« Est-ce que tu as obtenu de bonnes notes à l’école aujourd’hui », demande une maman à son enfant. « Est-ce que mon pays a obtenu une bonne note à l’agence aujourd’hui », demande le président de la république à son premier ministre. Autant la première interrogation est comprise et pertinente, autant la seconde est incongrue et insolente. C’est pourtant la réalité que nous vivons depuis de nombreux mois avec les notations financières.
Cette notation de la dette est l'appréciation, par une agence privée, du risque de solvabilité d’un État, d’une entreprise ou d’une opération. Elle consiste en l'attribution d'une note estimant les perspectives de remboursement envers les créanciers. C’est un critère clé dans l’estimation du risque qu’un investissement comporte, particulièrement dans le cadre de marchés financiers de plus en plus mondialisés. Les notations des instruments de financement à moyen ou long terme (d’un an à 10 ans ou plus) vont de AAA, qualité de crédit la meilleure, à D pour défaut de paiement. Meilleure est la note, moins l’émetteur de l’emprunt paiera d’intérêts. Dans une économie globalisée, la libre circulation des capitaux serait impossible sans notation financière qui puisse créer la confiance des investisseurs. C’est pourquoi, cette démarche, peu familière en Europe, s’est développée avec l’arrivée de l’euro.

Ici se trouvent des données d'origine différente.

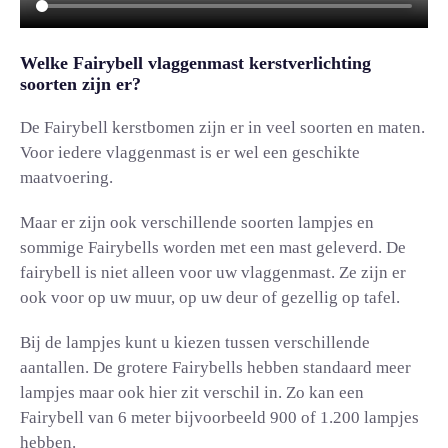
Welke Fairybell vlaggenmast kerstverlichting
soorten zijn er?
De Fairybell kerstbomen zijn er in veel soorten en maten.
Voor iedere vlaggenmast is er wel een geschikte
maatvoering.
Maar er zijn ook verschillende soorten lampjes en
sommige Fairybells worden met een mast geleverd. De
fairybell is niet alleen voor uw vlaggenmast. Ze zijn er
ook voor op uw muur, op uw deur of gezellig op tafel.
Bij de lampjes kunt u kiezen tussen verschillende
aantallen. De grotere Fairybells hebben standaard meer
lampjes maar ook hier zit verschil in. Zo kan een
Fairybell van 6 meter bijvoorbeeld 900 of 1.200 lampjes
hebben.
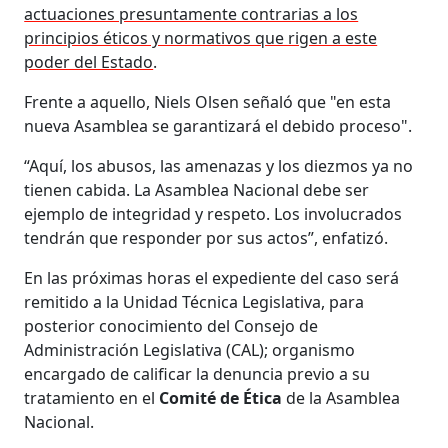
actuaciones presuntamente contrarias a los
principios éticos y normativos que rigen a este
poder del Estado
.
Frente a aquello, Niels Olsen señaló que "en esta
nueva Asamblea se garantizará el debido proceso".
“Aquí, los abusos, las amenazas y los diezmos ya no
tienen cabida. La Asamblea Nacional debe ser
ejemplo de integridad y respeto. Los involucrados
tendrán que responder por sus actos”, enfatizó.
En las próximas horas el expediente del caso será
remitido a la Unidad Técnica Legislativa, para
posterior conocimiento del Consejo de
Administración Legislativa (CAL); organismo
encargado de calificar la denuncia previo a su
tratamiento en el
Comité de Ética
de la Asamblea
Nacional.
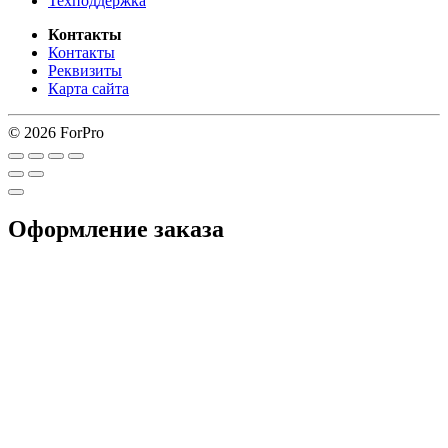
Техподдержка
Контакты
Контакты
Реквизиты
Карта сайта
© 2026 ForPro
Оформление заказа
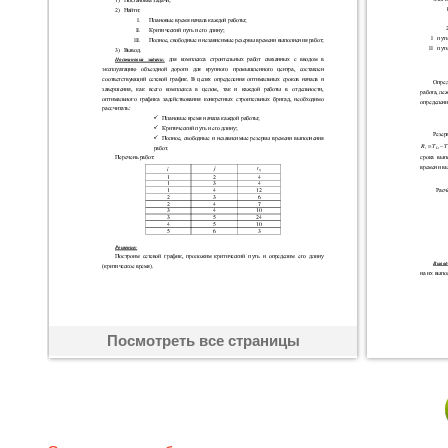
Посмотреть все страницы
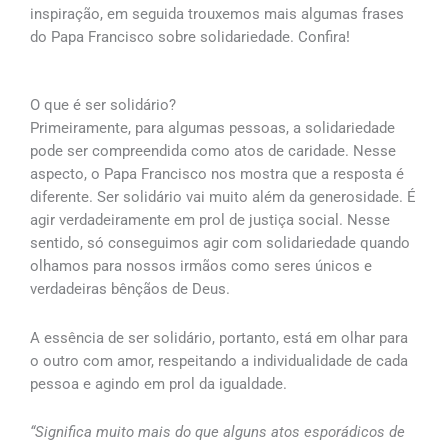
inspiração, em seguida trouxemos mais algumas frases
do Papa Francisco sobre solidariedade. Confira!
O que é ser solidário?
Primeiramente, para algumas pessoas, a solidariedade
pode ser compreendida como atos de caridade. Nesse
aspecto, o Papa Francisco nos mostra que a resposta é
diferente. Ser solidário vai muito além da generosidade. É
agir verdadeiramente em prol de justiça social. Nesse
sentido, só conseguimos agir com solidariedade quando
olhamos para nossos irmãos como seres únicos e
verdadeiras bênçãos de Deus.
A essência de ser solidário, portanto, está em olhar para
o outro com amor, respeitando a individualidade de cada
pessoa e agindo em prol da igualdade.
“Significa muito mais do que alguns atos esporádicos de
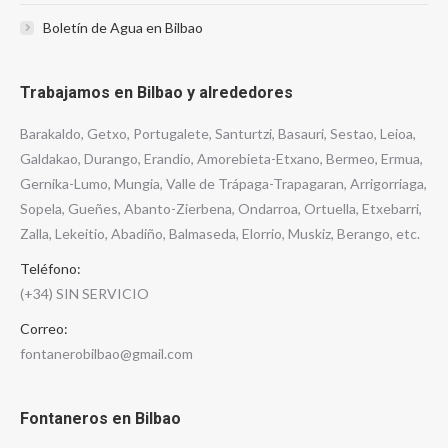
Boletín de Agua en Bilbao
Trabajamos en Bilbao y alrededores
Barakaldo, Getxo, Portugalete, Santurtzi, Basauri, Sestao, Leioa,
Galdakao, Durango, Erandio, Amorebieta-Etxano, Bermeo, Ermua,
Gernika-Lumo, Mungia, Valle de Trápaga-Trapagaran, Arrigorriaga,
Sopela, Gueñes, Abanto-Zierbena, Ondarroa, Ortuella, Etxebarri,
Zalla, Lekeitio, Abadiño, Balmaseda, Elorrio, Muskiz, Berango, etc.
Teléfono:
(+34) SIN SERVICIO
Correo:
fontanerobilbao@gmail.com
Fontaneros en Bilbao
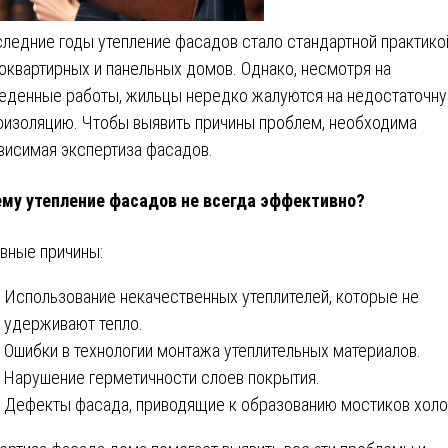
следние годы утепление фасадов стало стандартной практико
оквартирных и панельных домов. Однако, несмотря на
еденные работы, жильцы нередко жалуются на недостаточн
оизоляцию. Чтобы выявить причины проблем, необходима
висимая экспертиза фасадов.
му утепление фасадов не всегда эффективно?
вные причины:
Использование некачественных утеплителей, которые не
удерживают тепло.
Ошибки в технологии монтажа утеплительных материалов.
Нарушение герметичности слоев покрытия.
Дефекты фасада, приводящие к образованию мостиков холо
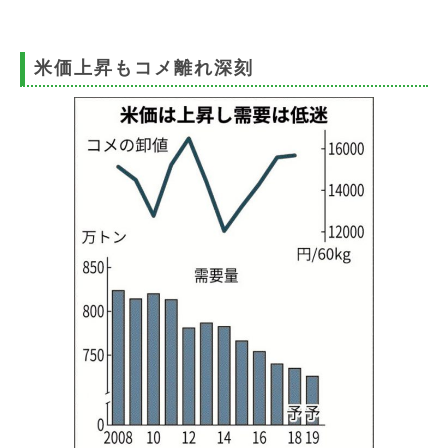
事
務
所
米価上昇もコメ離れ深刻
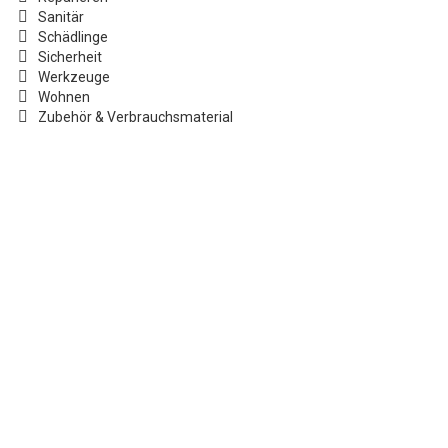
Sanitär
Schädlinge
Sicherheit
Werkzeuge
Wohnen
Zubehör & Verbrauchsmaterial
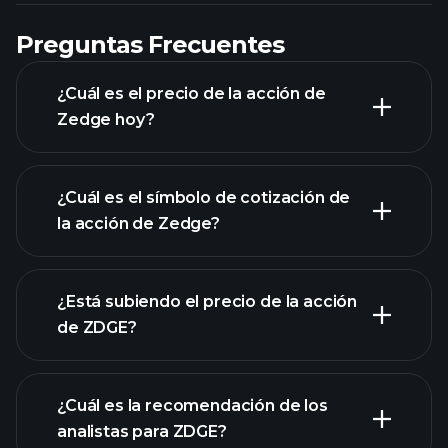
Preguntas Frecuentes
¿Cuál es el precio de la acción de
Zedge hoy?
¿Cuál es el símbolo de cotización de
la acción de Zedge?
gráfico avanzado
¿Está subiendo el precio de la acción
de ZDGE?
¿Cuál es la recomendación de los
analistas para ZDGE?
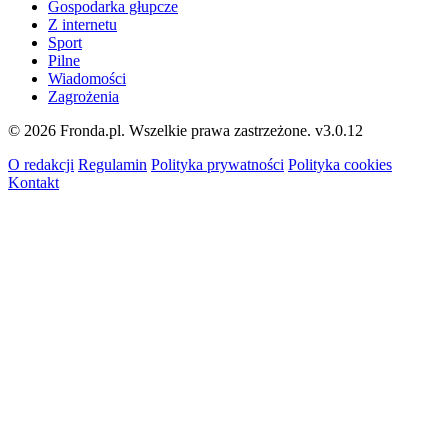
Gospodarka głupcze
Z internetu
Sport
Pilne
Wiadomości
Zagrożenia
© 2026 Fronda.pl. Wszelkie prawa zastrzeżone.
v3.0.12
O redakcji
Regulamin
Polityka prywatności
Polityka cookies
Kontakt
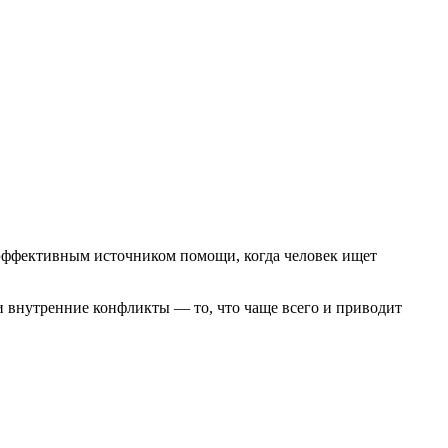
 эффективным источником помощи, когда человек ищет
 и внутренние конфликты — то, что чаще всего и приводит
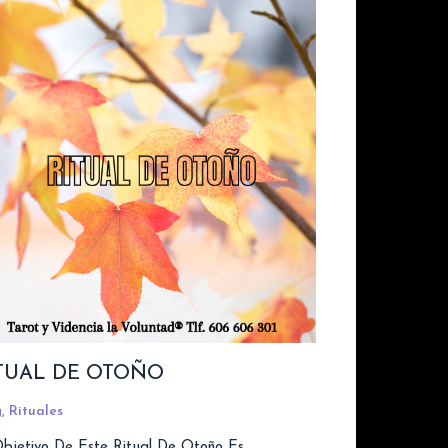
TUAL DE OTOÑO
g
,
Rituales
Objetivo De Este Ritual De Otoño Es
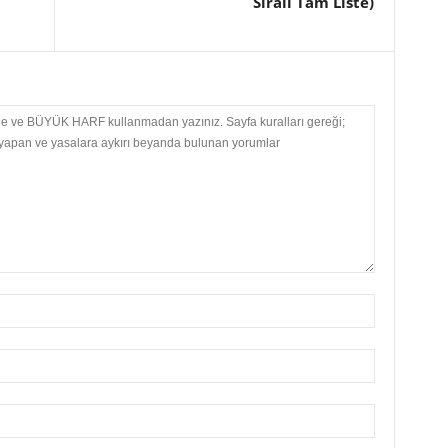
Sıralı Tam Liste)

Les trois plus grandes agences de notation sont américaines (Standard and Poors et Moody's) et franco-américaine (Fitch), créées entre 1900 et 1941, et se partagent 90 % du marché de la notation financière. La principale agence chinoise Dagong Global Credit Rating, était ignorée jusque récemment. Les agences notent ce qui est objectif, mais aussi « les capacités de s’en sortir », notion beaucoup plus subjective, ce qui génère quelques doutes sur la crédibilité réelle de ces « petites entreprises » de quelques dizaines de cadres. Ainsi, des agences, dont on ne sait que bien peu de choses, notent les états dans un contexte économique de plus en plus virtuel… La poignée d’analystes de ces agences tiennent ainsi dans leurs mains une partie du destin financier de nos institutions, et donc de nous-mêmes. Ces économistes font penser à une sorte de secte dominatrice, « maîtres du monde », avides d’argent, mais surtout de pouvoir. Alors, analyse, manipulation, gestion occulte d’intérêts inavoués ? Les suppositions vont bon train, d’autant plus que ces agences refusent tout audit et sont redoutées des politiques… Mais pourquoi donc n’avons-nous pas d’évaluations, certes importantes, faites par des instances publiques, reconnues, et en particulier au niveau européen ? Ce ne sera pas facile, d’autant que ceux qui ont accordé ces pouvoirs exorbitants aux agences sont… les organismes internationaux ! Le dernier G20 a « oublié » d’envisager cette question.